City Council to study three sites for affordable housing bond funding

Asheville City Hall. Photo by Virginia Daffron

Over 70 percent of Asheville voters approved the city’s $25 million affordable housing bond referendum this past November. According to the city’s website for bond-related information, $10 million is earmarked for beefing up the Affordable Housing Trust Fund, which provides low-interest loans to developers who commit to building new affordable housing. The rest of the money — $15 million — is designated as funding to repurpose city land for affordable housing.
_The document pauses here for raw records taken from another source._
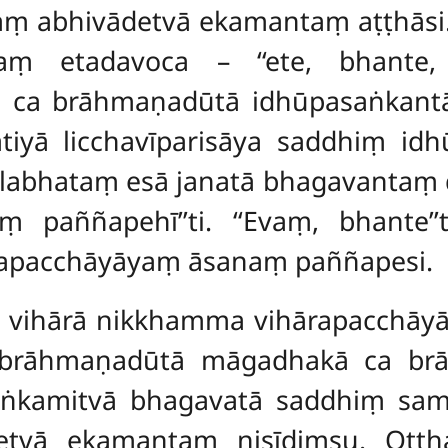
aṃ abhivādetvā ekamantaṃ aṭṭhās
aṃ etadavoca – ‘‘ete, bhante,
ca brāhmaṇadūtā idhūpasaṅkant
tiyā licchavīparisāya
saddhiṃ idh
abhataṃ esā janatā bhagavantaṃ das
 paññapehī’’ti. ‘‘Evaṃ, bhante
ārapacchāyāyaṃ āsanaṃ paññapesi.
 vihārā nikkhamma vihārapacchāyāy
a brāhmaṇadūtā māgadhakā ca br
aṅkamitvā bhagavatā saddhiṃ s
retvā
ekamantaṃ nisīdiṃsu. Oṭṭha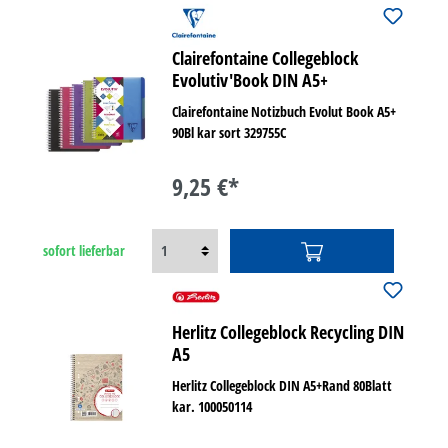
Clairefontaine Collegeblock
Evolutiv'Book DIN A5+
Clairefontaine Notizbuch Evolut Book A5+
90Bl kar sort 329755C
9,25 €*
sofort lieferbar
Herlitz Collegeblock Recycling DIN
A5
Herlitz Collegeblock DIN A5+Rand 80Blatt
kar. 100050114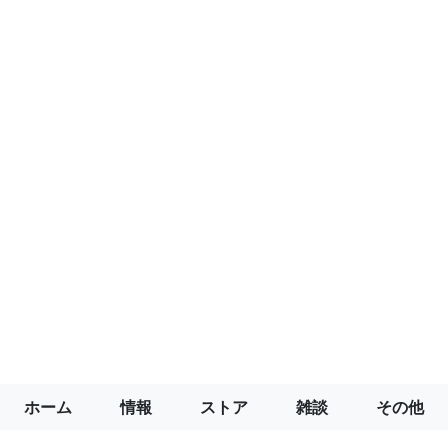
ホーム
情報
ストア
雑談
その他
The website specifies, “Primary project: South Charlotte Street corridor.”

In its first session dedicated solely to planning for spending $74 million in bond funding — which also includes $32 million for transportation infrastructure and $17 million for parks and recreation — City Council agreed with a plan advanced by Assistant City Manager Cathy Ball to consider two other properties alongside the 7.5-acre South Charlotte Street site for developing affordable housing.

One of the properties, 319 Biltmore Ave. (the former location of Matthews Ford), is owned by Duke Energy. City Council agreed last April to enter into a Memorandum of Understanding with Duke Energy for the 5.5-acre parcel. The agreement gives the city the option to purchase the land for $5.3 million, the same price Duke paid for it, for a period of eight years. The property sits next to the Lee Walker Heights public housing neighborhood, which the Housing Authority of the City of Asheville hopes to redevelop in partnership with Mountain Housing Opportunities.

The third site, located at 81 and 91 Riverside Drive, occupies about two acres. Developing that site, remarked Council member Gordon Smith, would address some of the issues identified by the city’s 2014 Alternatives to Gentrification in East of the Riverway study by providing affordable housing for artists working in the River Arts District.

The proposed studies will take about a year, Ball told Council, and will include environmental assessments, appraisals, surveys, conceptual design to determine the number of housing units each site could support, geotechnical analysis and an assessment of how developing each site would align with City Council’s strategic policy goals.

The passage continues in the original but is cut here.